While an incomplete spinal cord injury directly affects motor control and sensation, it can also indirectly affect an individual’s mental health. Learning to cope after a spinal cord injury may be challenging as it can require some major lifestyle adjustments. By participating in psychotherapy, individuals can better understand their negative feelings and get the help they need to effectively cope and overcome them.
Individuals with weakness in their limbs following an SCI may find it difficult to maintain correct form during movement. Wearing orthotic devices such as braces and splints helps provide structural support.
Additionally, many individuals with incomplete spinal cord injuries experience involuntary muscle contractions known as spasticity. This can pull the limbs into abnormal positions and negatively impact an individual’s form and posture. Wearing an orthotic device will help hold the spastic limb in place to prevent further contractures and gently stretch the spastic muscle.
Often, spasticity can make it difficult for individuals with spinal cord injuries to participate in rehabilitative therapies to their full potential because tight muscles restrict their range of motion. Nerve blockers like Botox or muscle relaxants like baclofen can help temporarily relieve spasticity so that individuals can participate more fully in their rehab therapies. Although the effects of medications do wear off, improvements made while using Botox of baclofen can be long-lasting due to neuroplasticity.
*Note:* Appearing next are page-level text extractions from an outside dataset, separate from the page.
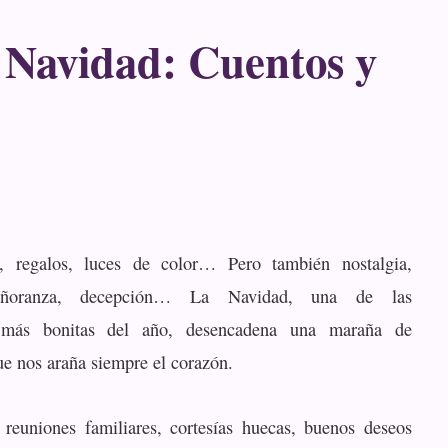
 Navidad: Cuentos y
ía, regalos, luces de color… Pero también nostalgia,
añoranza, decepción… La Navidad, una de las
s más bonitas del año, desencadena una maraña de
ue nos araña siempre el corazón.
 reuniones familiares, cortesías huecas, buenos deseos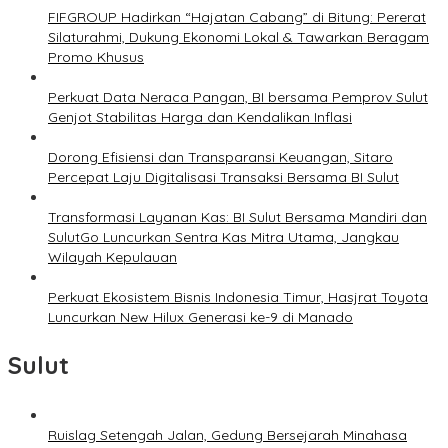
FIFGROUP Hadirkan “Hajatan Cabang” di Bitung: Pererat
Silaturahmi, Dukung Ekonomi Lokal & Tawarkan Beragam
Promo Khusus
Perkuat Data Neraca Pangan, BI bersama Pemprov Sulut
Genjot Stabilitas Harga dan Kendalikan Inflasi
Dorong Efisiensi dan Transparansi Keuangan, Sitaro
Percepat Laju Digitalisasi Transaksi Bersama BI Sulut
Transformasi Layanan Kas: BI Sulut Bersama Mandiri dan
SulutGo Luncurkan Sentra Kas Mitra Utama, Jangkau
Wilayah Kepulauan
Perkuat Ekosistem Bisnis Indonesia Timur, Hasjrat Toyota
Luncurkan New Hilux Generasi ke-9 di Manado
Sulut
Ruislag Setengah Jalan, Gedung Bersejarah Minahasa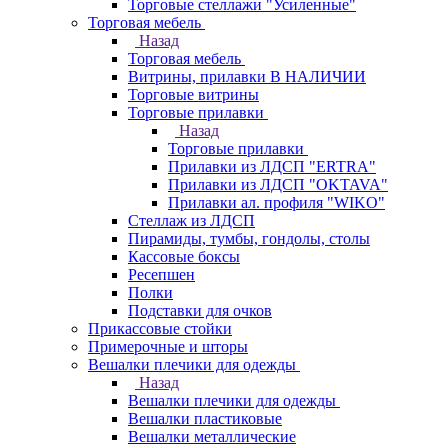
Торговые стеллажи "Усиленные"
Торговая мебель
Назад
Торговая мебель
Витрины, прилавки В НАЛИЧИИ
Торговые витрины
Торговые прилавки
Назад
Торговые прилавки
Прилавки из ЛДСП "ERTRA"
Прилавки из ЛДСП "OKTAVA"
Прилавки ал. профиля "WIKO"
Стеллаж из ЛДСП
Пирамиды, тумбы, гондолы, столы
Кассовые боксы
Ресепшен
Полки
Подставки для очков
Прикассовые стойки
Примерочные и шторы
Вешалки плечики для одежды
Назад
Вешалки плечики для одежды
Вешалки пластиковые
Вешалки металлические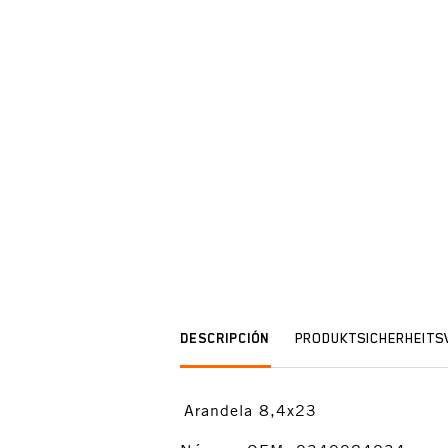
DESCRIPCIÓN
PRODUKTSICHERHEIT
Arandela 8,4x23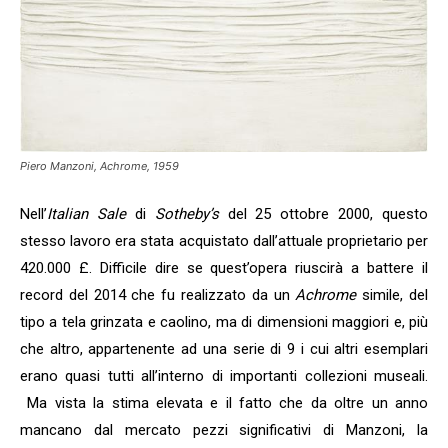
Piero Manzoni, Achrome, 1959
Nell’
Italian Sale
di
Sotheby’s
del 25 ottobre 2000, questo
stesso lavoro era stata acquistato dall’attuale proprietario per
420.000 £. Difficile dire se quest’opera riuscirà a battere il
record del 2014 che fu realizzato da un
Achrome
simile, del
tipo a tela grinzata e caolino, ma di dimensioni maggiori e, più
che altro, appartenente ad una serie di 9 i cui altri esemplari
erano quasi tutti all’interno di importanti collezioni museali.
Ma vista la stima elevata e il fatto che da oltre un anno
mancano dal mercato pezzi significativi di Manzoni, la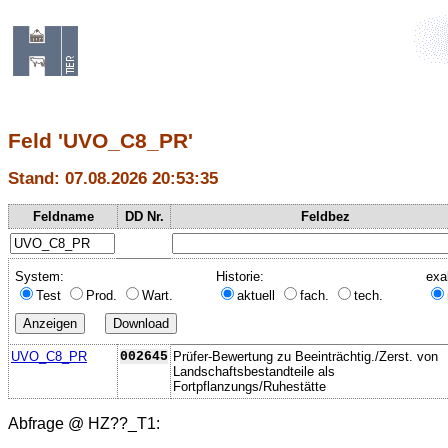
Feld 'UVO_C8_PR'
Stand: 07.08.2026 20:53:35
Feldname
DD Nr.
Feldbez
System:
Historie:
exa
Test
Prod.
Wart.
aktuell
fach.
tech.
UVO_C8_PR
002645
Prüfer-Bewertung zu Beeinträchtig./Zerst. von
Landschaftsbestandteile als
Fortpflanzungs/Ruhestätte
Abfrage @
HZ??_T1
: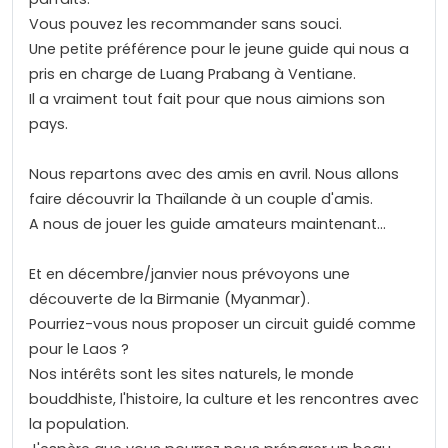
Vous pouvez les recommander sans souci.
Une petite préférence pour le jeune guide qui nous a
pris en charge de Luang Prabang à Ventiane.
Il a vraiment tout fait pour que nous aimions son
pays.
Nous repartons avec des amis en avril. Nous allons
faire découvrir la Thaïlande à un couple d'amis.
A nous de jouer les guide amateurs maintenant...
Et en décembre/janvier nous prévoyons une
découverte de la Birmanie (Myanmar).
Pourriez-vous nous proposer un circuit guidé comme
pour le Laos ?
Nos intérêts sont les sites naturels, le monde
bouddhiste, l'histoire, la culture et les rencontres avec
la population.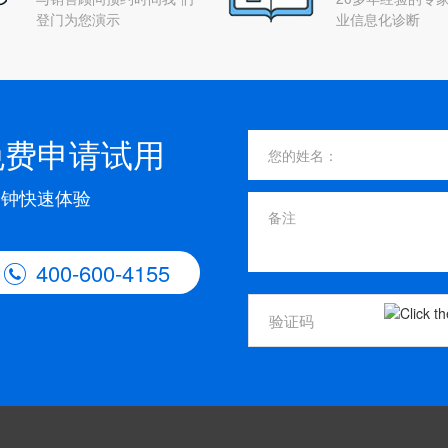
登门为您演示
业信息化诊断
免费申请试用
分钟快速体验
400-600-4155
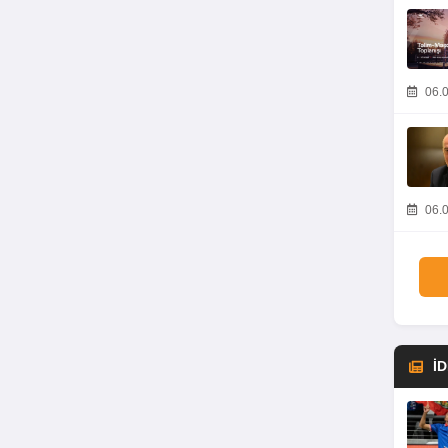
06.0
06.0
İ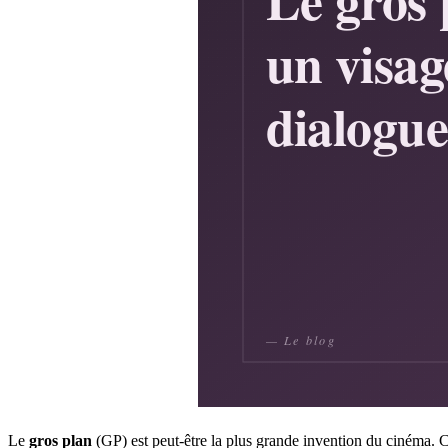
Le
gros plan
(GP) est peut-être la plus grande invention du cinéma. Ca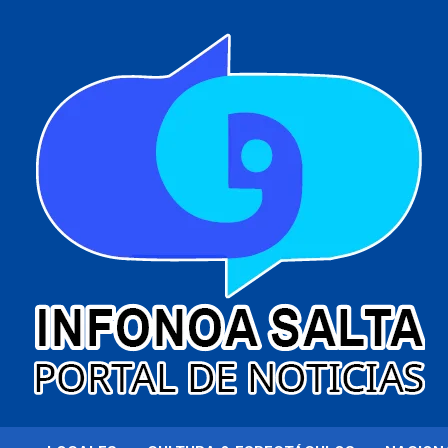
al
contenido
Portal de noticias
Infonoa Salta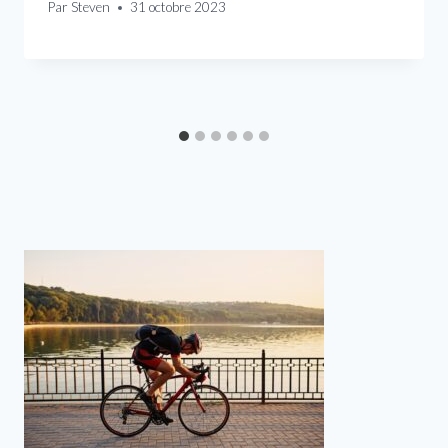
Par
Steven
31 octobre 2023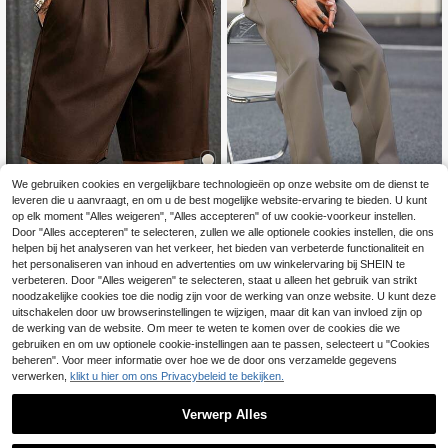
We gebruiken cookies en vergelijkbare technologieën op onze website om de dienst te
leveren die u aanvraagt, en om u de best mogelijke website-ervaring te bieden. U kunt
18
op elk moment "Alles weigeren", "Alles accepteren" of uw cookie-voorkeur instellen.
18
Manfinity CasualCool
Door "Alles accepteren" te selecteren, zullen we alle optionele cookies instellen, die ons
helpen bij het analyseren van het verkeer, het bieden van verbeterde functionaliteit en
Manfinity CasualCool Heren Zwart
Manfinity Homme Her
EU Warehouse
e Geweven Twill Business Casual P
het personaliseren van inhoud en advertenties om uw winkelervaring bij SHEIN te
en effenkleurige, rechte broek met t
21
19
.49€
.79€
akbroek
rekkoord in de taille, veelzijdig, herf
verbeteren. Door "Alles weigeren" te selecteren, staat u alleen het gebruik van strikt
st
noodzakelijke cookies toe die nodig zijn voor de werking van onze website. U kunt deze
uitschakelen door uw browserinstellingen te wijzigen, maar dit kan van invloed zijn op
de werking van de website. Om meer te weten te komen over de cookies die we
gebruiken en om uw optionele cookie-instellingen aan te passen, selecteert u "Cookies
beheren". Voor meer informatie over hoe we de door ons verzamelde gegevens
verwerken,
klikt u hier om ons Privacybeleid te bekijken.
Verwerp Alles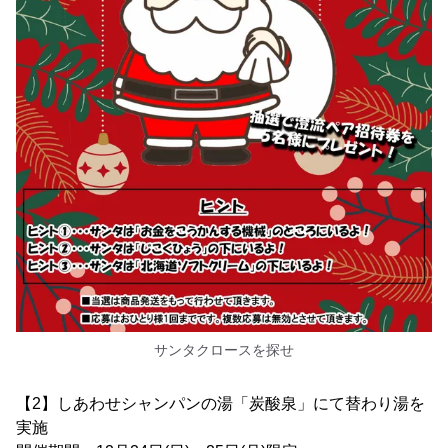
サンタクロースを探せ
【2】しあわせシャンパンの湯「炭酸泉」にて替わり湯を
実施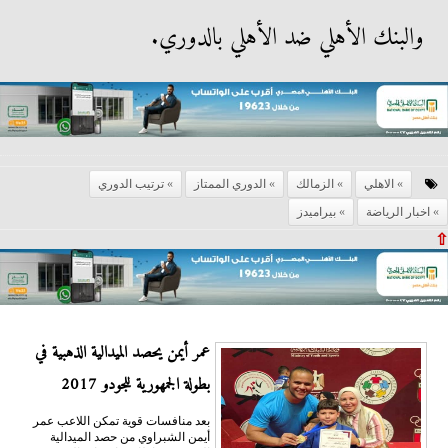
والبنك الأهلي ضد الأهلي بالدوري.
الاهلي
الزمالك
الدوري الممتاز
ترتيب الدوري
اخبار الرياضة
بيراميدز
⇧
عمر أيمن يحصد الميدالية الذهبية في
بطولة الجمهورية للجودو 2017
بعد منافسات قوية تمكن اللاعب عمر
أيمن الشبراوي من حصد الميدالية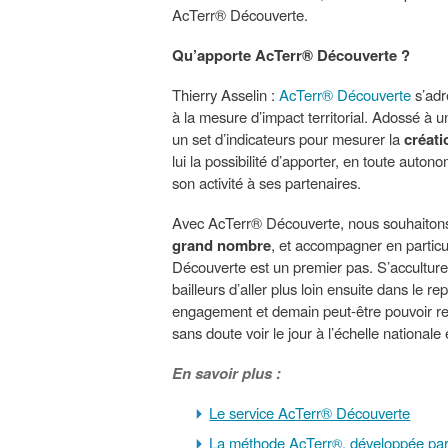
AcTerr® Découverte.
Qu’apporte AcTerr® Découverte ?
Thierry Asselin :
AcTerr® Découverte
s’adr
à la mesure d’impact territorial. Adossé à un
un set d’indicateurs pour mesurer la
créati
lui la possibilité d’apporter, en toute auton
son activité à ses partenaires.
Avec AcTerr® Découverte, nous souhaiton
grand nombre
, et accompagner en particu
Découverte est un premier pas. S’accultur
bailleurs d’aller plus loin ensuite dans le re
engagement et demain peut-être pouvoir re
sans doute voir le jour à l’échelle national
En savoir plus :
Le service AcTerr® Découverte
La méthode AcTerr
, développée p
®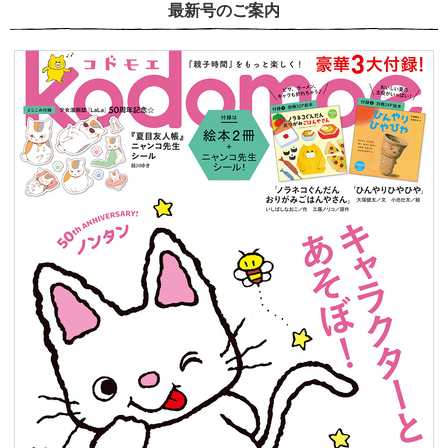
最新号のご案内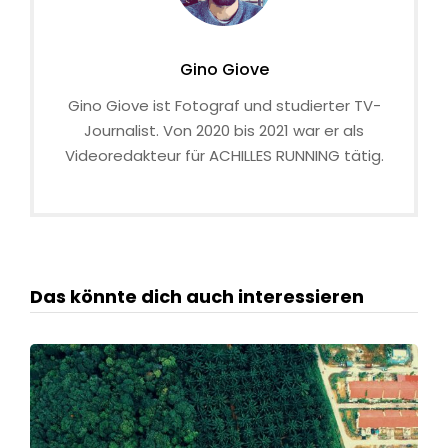
Gino Giove
Gino Giove ist Fotograf und studierter TV-
Journalist. Von 2020 bis 2021 war er als
Videoredakteur für ACHILLES RUNNING tätig.
Das könnte dich auch interessieren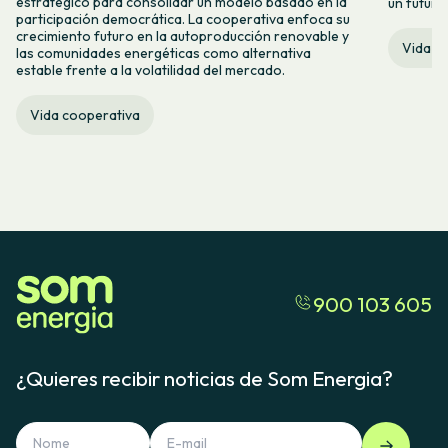
estratégico para consolidar un modelo basado en la
un futuro
participación democrática. La cooperativa enfoca su
crecimiento futuro en la autoproducción renovable y
Vida c
las comunidades energéticas como alternativa
estable frente a la volatilidad del mercado.
Vida cooperativa
900 103 605
¿Quieres recibir noticias de Som Energia?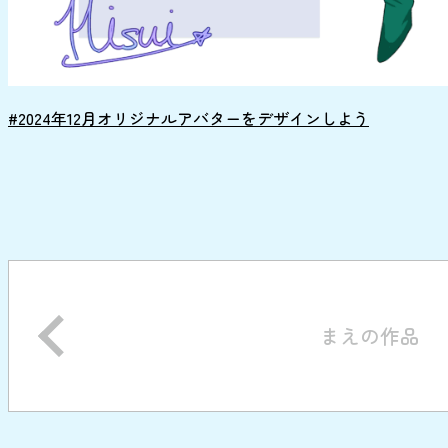
#2024年12月オリジナルアバターをデザインしよう
まえの作品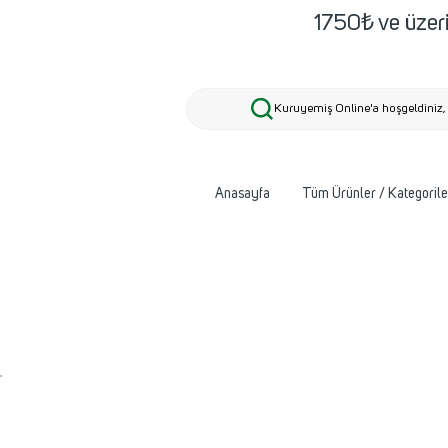
1750₺ ve üzeri
Kuruyemiş Online'a hoşgeldiniz, 
Anasayfa
Tüm Ürünler / Kategorile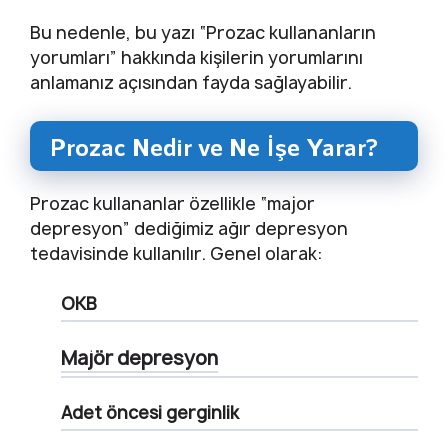
Bu nedenle, bu yazı “Prozac kullananların
yorumları” hakkında kişilerin yorumlarını
anlamanız açısından fayda sağlayabilir.
Prozac Nedir ve Ne İşe Yarar?
Prozac kullananlar özellikle “major
depresyon” dediğimiz ağır depresyon
tedavisinde kullanılır. Genel olarak:
OKB
Majör depresyon
Adet öncesi gerginlik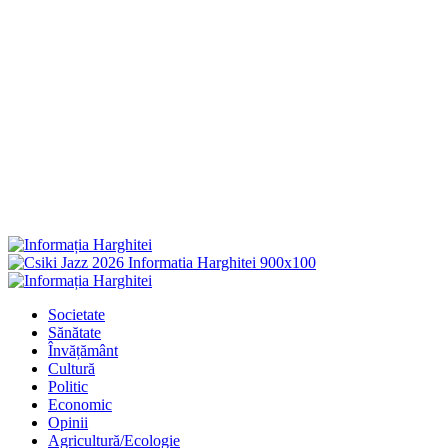
Primary
Menu
Societate
Sănătate
Învățământ
Cultură
Politic
Economic
Opinii
Agricultură/Ecologie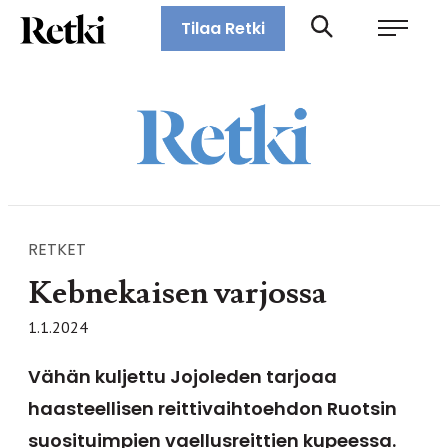
Siirry
Retki-lehti
Tilaa Retki
suoraan
Retkeily,
sisältöön
vaellus,
ulkoilu,
melonta,
maastopyöräily
RETKET
Kebnekaisen varjossa
1.1.2024
Vähän kuljettu Jojoleden tarjoaa
haasteellisen reittivaihtoehdon Ruotsin
suosituimpien vaellusreittien kupeessa.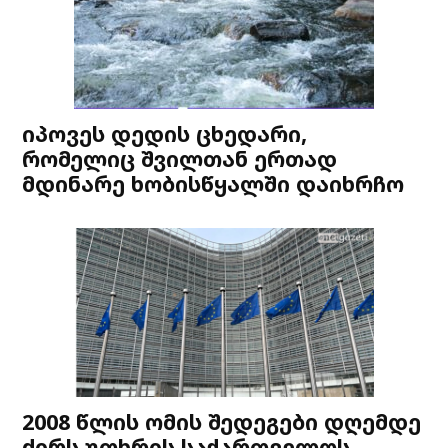
იპოვეს დედის ცხედარი,
რომელიც შვილთან ერთად
მდინარე ხობისწყალში დაიხრჩო
2008 წლის ომის შედეგები დღემდე
ძირს უთხრის საქართველოს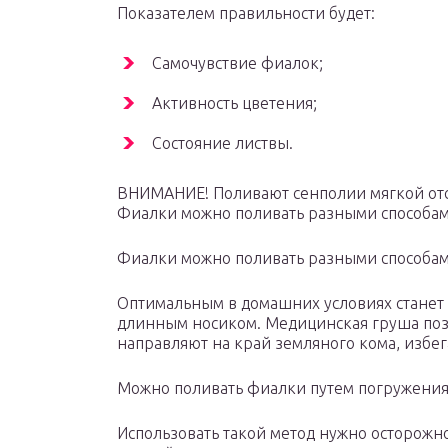
Показателем правильности будет:
Самочувствие фиалок;
Активность цветения;
Состояние листвы.
ВНИМАНИЕ! Поливают сенполии мягкой отс
Фиалки можно поливать разными способа
Фиалки можно поливать разными способам
Оптимальным в домашних условиях станет 
длинным носиком. Медицинская груша позв
направляют на край земляного кома, избе
Можно поливать фиалки путем погружения 
Использовать такой метод нужно осторожно 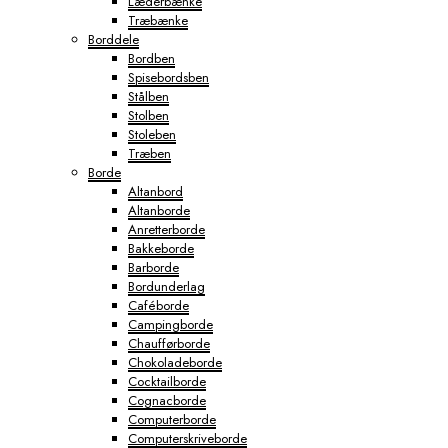
Læderbænke
Træbænke
Borddele
Bordben
Spisebordsben
Stålben
Stolben
Stoleben
Træben
Borde
Altanbord
Altanborde
Anretterborde
Bakkeborde
Barborde
Bordunderlag
Caféborde
Campingborde
Chaufførborde
Chokoladeborde
Cocktailborde
Cognacborde
Computerborde
Computerskriveborde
Additional medications may be prescribed depending on what types of secondary complications arise.
Those with severe forms of spasticity after incomplete SCI may require surgery to reduce muscle tightness. Generally, surgeries for spasticity reduction include manual lengthening of the affected muscles and tendons or selective incisions of the nerves to reduce the excitability of muscle contractions.
Incomplete Spinal Cord Injury: Key Points
Incomplete spinal cord injuries result in partial loss of motor control and sensation in areas below the level of injury. Because some areas of the spinal cord at the level of injury are unaffected, there is potential for spared neural pathways to utilize neuroplasticity and recover functions weakened by damage.
Through intensive, targeted training of weakened functions, individuals with incomplete spinal cord injuries may be able to regain motor control and significantly improve their quality of life. We hope this article helped you understand what an incomplete spinal cord injury is and that for many, there is hope for recovery.